# Major League Woodworking Blow-Out Sale



## FlWoodRat (Sep 12, 2007)

FYI after the producers at WGBH announcement that they signed Tommy MacDonald to host their new Woodworking show, Tommy has made his remaining inventory of MLWwoodworking DVD's available at a much reduced price. You can buy both dvd projects (Tool Box and Step Stool) for 40 bucks and 25 individually..He has 100 remaining so please consider buying today.

Just go to mlwwoodworking.com to order yours.

For your information, I have both of the DVD sets. They are awesome. I've built the step stool and I am working on the tool box. The project DVD's are easy to follow, broken down into chapters for each part of the build and also provide pdf formatted cut lists and procedures. Of course they were produced with high quality video and audio.

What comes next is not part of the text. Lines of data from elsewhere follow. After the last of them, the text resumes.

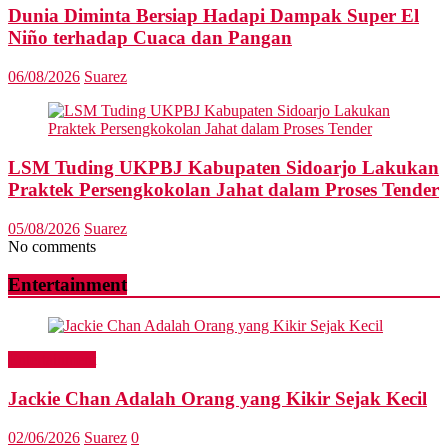
Dunia Diminta Bersiap Hadapi Dampak Super El
Niño terhadap Cuaca dan Pangan
06/08/2026
Suarez
LSM Tuding UKPBJ Kabupaten Sidoarjo Lakukan
Praktek Persengkokolan Jahat dalam Proses Tender
05/08/2026
Suarez
No comments
Entertainment
Entertainment
Jackie Chan Adalah Orang yang Kikir Sejak Kecil
02/06/2026
Suarez
0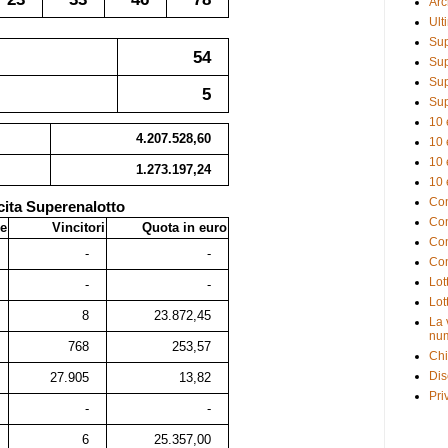
Arc
Ult
Sup
54
Sup
Sup
5
Sup
10 
4.207.528,60
10 
10 
1.273.197,24
10 
Com
cita Superenalotto
Com
e
Vincitori
Quota in euro
Com
-
-
Com
Lot
-
-
Lot
8
23.872,45
La 
num
768
253,57
Chi
Dis
27.905
13,82
Pri
-
-
6
25.357,00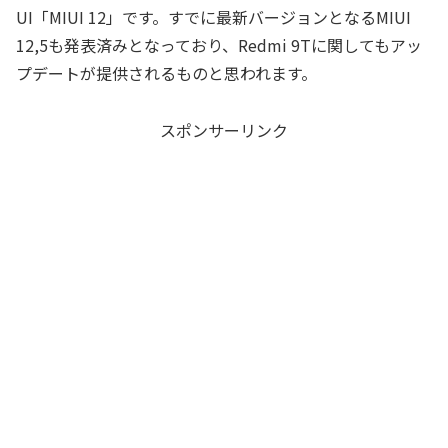
UI「MIUI 12」です。すでに最新バージョンとなるMIUI
12,5も発表済みとなっており、Redmi 9Tに関してもアッ
プデートが提供されるものと思われます。
スポンサーリンク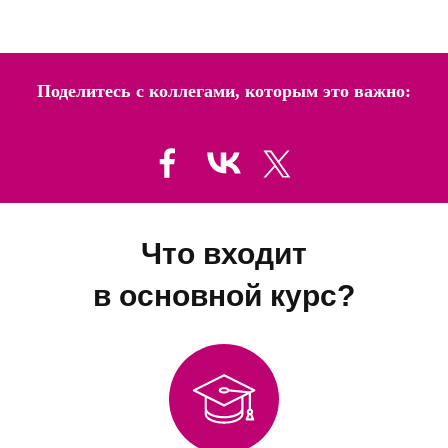
Поделитесь с коллегами, которым это важно:
Что входит
в основной курс?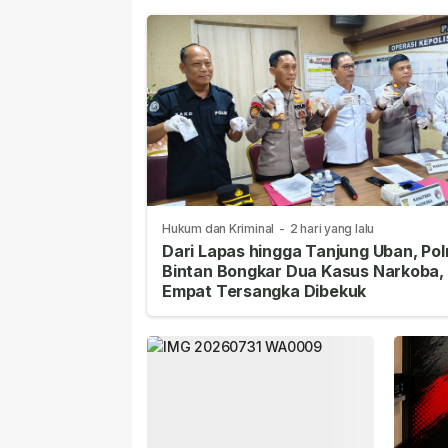
Hukum dan Kriminal
-
2 hari yang lalu
Dari Lapas hingga Tanjung Uban, Pol
Bintan Bongkar Dua Kasus Narkoba,
Empat Tersangka Dibekuk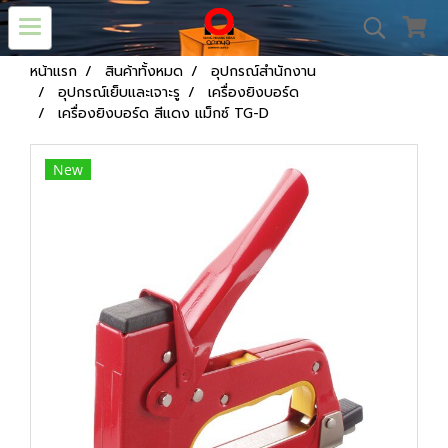
หน้าแรก
สินค้าทั้งหมด
อุปกรณ์สำนักงาน
อุปกรณ์เย็บและเจาะรู
เครื่องยิงบอร์ด
เครื่องยิงบอร์ด สีแดง แม็กซ์ TG-D
New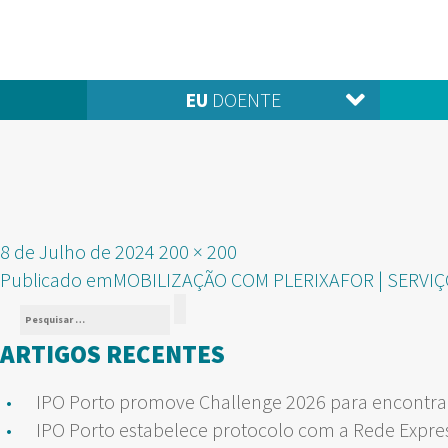
EU
DOENTE
Publicado
Tamanho
8 de Julho de 2024
200 × 200
NAVEGAÇÃO
em
real
Publicado em
MOBILIZAÇÃO COM PLERIXAFOR | SERVIÇ
Pesquisar
DE
Pesquisar
por:
ARTIGOS RECENTES
ARTIGOS
IPO Porto promove Challenge 2026 para encontrar
IPO Porto estabelece protocolo com a Rede Expre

I recommend getting yours ordered today while quantities last.

Rat.


----------



## FlWoodRat (Sep 12, 2007)

Wow, I am surprized no one replied to this.


----------



## woodchic (Mar 17, 2009)

HI guys…........FYI…......I got my stool and the toolbox DVD's ,my new 207 T-shirt in the mail today!! Can't wait to get a chance to get started on my stool….............!!

AKA…..............Woodchic


----------